Recently, S4D4C has received requests to participate in lectures around the topic of science diplomacy and we are happy to report these events:
Science Diplomacy lecture series in Turkey and Northern Cyprus
Turkey is one of the countries that has taken up the topic of science diplomacy. A young and highly motivated team with varied professional backgrounds working on behalf of the Academic and Scientific Cooperation Project of Turkey (TABIP), conducted by Yunus Emre Institute under the auspices of the Presidency of the Turkish Republic generally aims to promote the concept of science diplomacy among Turkish students, scholars of all disciplines, and the public. The initial efforts of TABIP evolve around organising science diplomacy lecture series at public and private universities, featuring speakers from within and outside of Turkey that bring in different perspectives on the topic of science diplomacy.
The most recent lectures took place between 25th and 28th of February 2020 at the Istanbul Technical University’s branch in Famagusta, the Turkish Republic of Northern Cyprus, as well as at Gaziantep University and Hasan Kalyoncu University in Gaziantep, for the first time with the participation of S4D4C. Charlotte Rungius was invited to provide insights in the concrete case example of SESAME (Synchrotron Light for Experimental Science and Application in the Middle East) from a science diplomacy perspective. She joined a panel with the political scientist Assoc. Prof. Dr. Özgün Erler Bayır, from the Faculty of Political Sciences at Istanbul University, who offered an introduction into the concept and Prof. Dr. Semahat Demir, talking about her unique career as having been assigned as a Science Ambassador by the US Secretary of State in 2009 and still serving in various roles to promote science also among children and across borders. Also part of the panel was Dr. Olga Kraznyak who focused on historical examples in order to help illustrate the idea of science diplomacy.
While the team of lecturers was most kindly and personally received by the directors and presidents at all universities, it became clear that each university has made own and idiosyncratic experiences with the topic of science diplomacy, already. Being located closely to the Syrian border, for instance Gaziantep University has felt the effects of the war in Syria early on with a considerable number of Syrian students and researchers seeking to take up their studies in Turkey thereby competing with Turkish students for the limited number of places. Gaziantep University has responded recently with setting up several departments in Syria – mainly in the Northwest countryside – to allow students earning a degree from an accredited university. Examples like these show that it might be not so much needed to promote a well-intended concept for its own sake, but install true platforms of exchange where topical and concrete forms and experiences in the field of science diplomacy can be openly discussed and reflected. This might come along with some more advantages: It would strengthen the debate and bring more depth to it; it might bring more inclusivity towards different audiences moving away from the modus of instruction; and it might help to leave behind doubtful intellectual disputes such as the question if science or diplomacy was more relevant for science diplomacy.

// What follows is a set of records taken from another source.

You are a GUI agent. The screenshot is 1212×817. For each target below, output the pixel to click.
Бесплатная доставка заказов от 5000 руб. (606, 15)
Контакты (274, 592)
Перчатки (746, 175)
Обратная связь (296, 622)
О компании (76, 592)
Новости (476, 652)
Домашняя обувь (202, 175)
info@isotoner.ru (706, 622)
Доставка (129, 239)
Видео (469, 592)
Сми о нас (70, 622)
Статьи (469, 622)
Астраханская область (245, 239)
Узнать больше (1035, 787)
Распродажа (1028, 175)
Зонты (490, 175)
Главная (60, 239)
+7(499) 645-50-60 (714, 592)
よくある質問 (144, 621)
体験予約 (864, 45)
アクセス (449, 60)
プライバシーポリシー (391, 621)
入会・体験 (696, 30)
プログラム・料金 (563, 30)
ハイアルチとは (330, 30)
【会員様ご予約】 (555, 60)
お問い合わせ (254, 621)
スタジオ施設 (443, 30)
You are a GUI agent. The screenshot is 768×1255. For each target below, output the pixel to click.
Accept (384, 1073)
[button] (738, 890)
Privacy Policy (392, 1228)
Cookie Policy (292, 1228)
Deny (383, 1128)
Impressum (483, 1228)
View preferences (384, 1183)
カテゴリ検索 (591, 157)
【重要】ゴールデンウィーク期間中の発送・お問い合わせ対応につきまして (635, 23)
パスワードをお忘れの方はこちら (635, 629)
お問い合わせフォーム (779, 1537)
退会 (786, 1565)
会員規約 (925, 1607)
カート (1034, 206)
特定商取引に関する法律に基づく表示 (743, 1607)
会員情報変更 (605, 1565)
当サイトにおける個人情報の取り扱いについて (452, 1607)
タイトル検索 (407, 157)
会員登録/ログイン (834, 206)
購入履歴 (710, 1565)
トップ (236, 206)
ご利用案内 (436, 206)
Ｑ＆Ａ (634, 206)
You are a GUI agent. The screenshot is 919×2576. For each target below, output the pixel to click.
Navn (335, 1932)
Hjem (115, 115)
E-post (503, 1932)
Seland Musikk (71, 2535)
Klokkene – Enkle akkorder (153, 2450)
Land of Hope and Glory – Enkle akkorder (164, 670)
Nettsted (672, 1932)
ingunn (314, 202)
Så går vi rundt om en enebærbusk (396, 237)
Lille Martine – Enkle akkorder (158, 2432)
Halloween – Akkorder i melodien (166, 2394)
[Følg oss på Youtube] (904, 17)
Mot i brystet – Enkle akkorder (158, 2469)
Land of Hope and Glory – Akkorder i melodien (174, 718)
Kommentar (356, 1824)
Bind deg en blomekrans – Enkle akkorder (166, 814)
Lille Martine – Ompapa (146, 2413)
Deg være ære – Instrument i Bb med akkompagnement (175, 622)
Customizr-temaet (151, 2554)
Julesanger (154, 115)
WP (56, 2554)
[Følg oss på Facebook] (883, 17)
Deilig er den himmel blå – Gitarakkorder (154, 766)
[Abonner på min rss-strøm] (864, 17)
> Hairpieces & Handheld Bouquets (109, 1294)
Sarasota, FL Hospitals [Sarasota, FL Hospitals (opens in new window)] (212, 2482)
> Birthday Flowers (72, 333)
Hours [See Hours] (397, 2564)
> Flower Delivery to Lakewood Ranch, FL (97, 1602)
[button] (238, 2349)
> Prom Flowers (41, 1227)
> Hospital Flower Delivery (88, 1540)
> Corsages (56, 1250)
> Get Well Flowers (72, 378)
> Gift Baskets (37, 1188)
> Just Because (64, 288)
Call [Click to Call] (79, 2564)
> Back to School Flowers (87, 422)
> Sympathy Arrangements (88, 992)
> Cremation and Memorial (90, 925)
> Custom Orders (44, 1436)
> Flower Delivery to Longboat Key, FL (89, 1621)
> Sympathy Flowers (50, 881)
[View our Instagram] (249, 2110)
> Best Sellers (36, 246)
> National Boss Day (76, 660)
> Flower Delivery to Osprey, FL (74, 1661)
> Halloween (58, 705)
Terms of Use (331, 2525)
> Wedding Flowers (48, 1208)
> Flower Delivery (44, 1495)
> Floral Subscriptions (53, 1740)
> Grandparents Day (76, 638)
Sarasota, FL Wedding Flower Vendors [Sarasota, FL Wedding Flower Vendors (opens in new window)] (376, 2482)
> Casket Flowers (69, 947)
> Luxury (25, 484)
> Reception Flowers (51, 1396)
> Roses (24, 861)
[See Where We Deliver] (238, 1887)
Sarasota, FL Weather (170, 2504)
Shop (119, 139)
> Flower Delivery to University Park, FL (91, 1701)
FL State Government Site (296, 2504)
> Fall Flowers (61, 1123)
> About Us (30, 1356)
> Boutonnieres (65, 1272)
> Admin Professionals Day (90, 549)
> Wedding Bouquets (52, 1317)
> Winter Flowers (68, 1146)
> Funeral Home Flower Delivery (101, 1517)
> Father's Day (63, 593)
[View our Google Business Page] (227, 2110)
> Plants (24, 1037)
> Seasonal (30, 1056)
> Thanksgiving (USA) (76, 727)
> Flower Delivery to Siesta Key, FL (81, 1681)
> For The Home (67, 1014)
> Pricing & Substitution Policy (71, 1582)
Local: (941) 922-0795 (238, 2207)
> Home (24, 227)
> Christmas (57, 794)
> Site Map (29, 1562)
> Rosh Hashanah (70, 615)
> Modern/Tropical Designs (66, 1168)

Discussions on “How to network internationally?” in Brno, Czech Republic
Our colleage Eliska Tomalova spoke on 26th of February at a symposium focused on international scientific cooperation, organised by the project International NET for Mechanical Engineering (iNETME). After a keynote of Pierre Bruno Ruffini (professor in Le Havre, member of the InsSciDE project) and Otakar Fojt (British embassy, Regional Director for Central and Eastern Europe), Eliška Tomalová introduced S4D4C – followed by the introduction of practical networking opportunities for Czech scientists and companies. Practical tips and experiences where shared by an ERC grantee, company representatives and scientists with international experiences. With czexpatsinscience.cz and vedavyzkum.cz, two portals were introduced that support Czech science diplomacy with information, visibility and networking opportunities.